----- Extracted entries -----

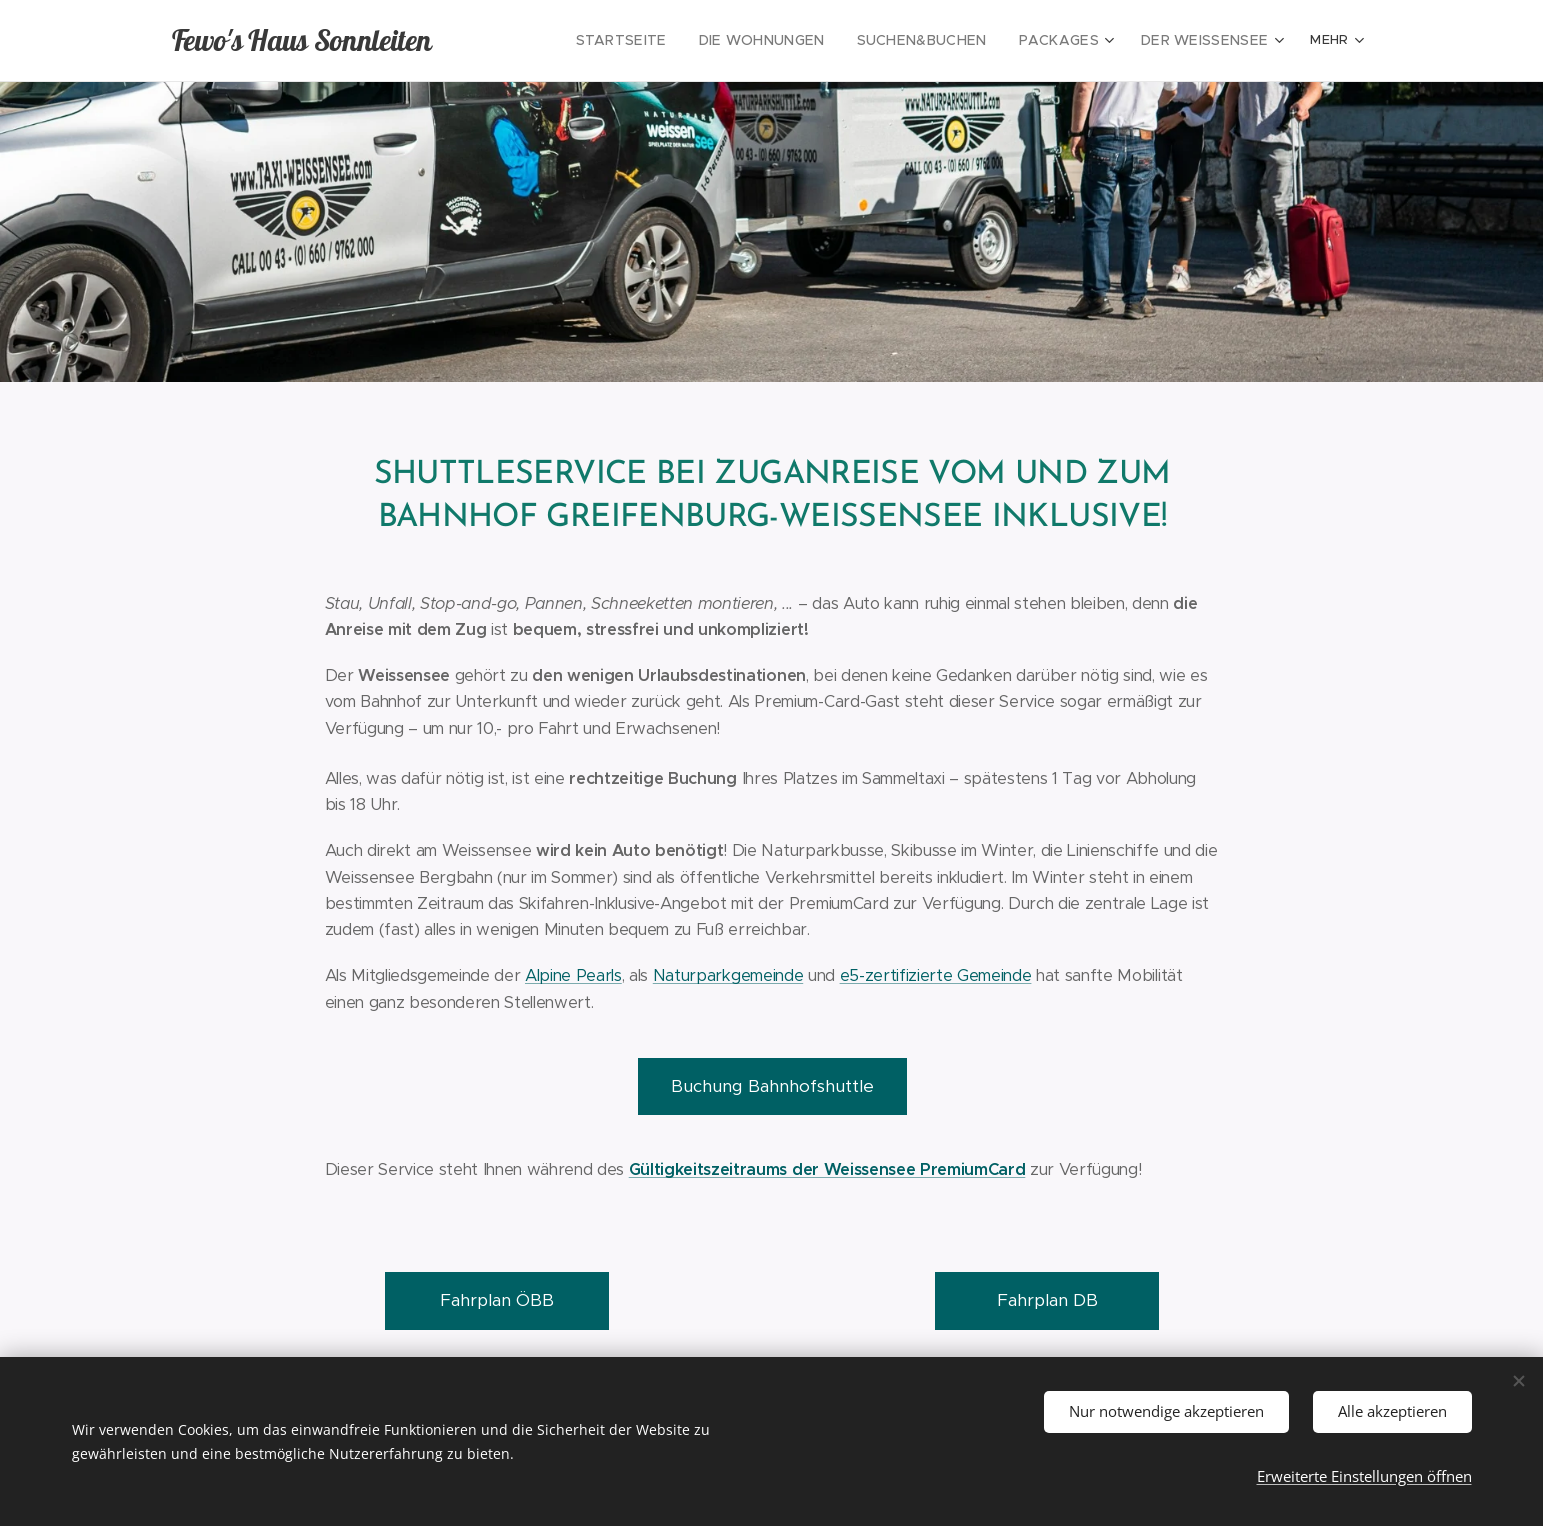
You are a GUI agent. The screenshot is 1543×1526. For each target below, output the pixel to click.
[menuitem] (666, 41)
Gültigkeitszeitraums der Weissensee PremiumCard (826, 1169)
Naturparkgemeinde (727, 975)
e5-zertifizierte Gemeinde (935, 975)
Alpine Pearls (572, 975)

-----

Across the whole listing, reproduce each line verbatim and exclude every picture.

▸ Solution for this exercise
You are a GUI agent. The screenshot is 1543×1526. For each target below, output the pixel to click.
[menuitem] (666, 41)
Gültigkeitszeitraums der Weissensee PremiumCard (826, 1169)
Naturparkgemeinde (727, 975)
e5-zertifizierte Gemeinde (935, 975)
Alpine Pearls (572, 975)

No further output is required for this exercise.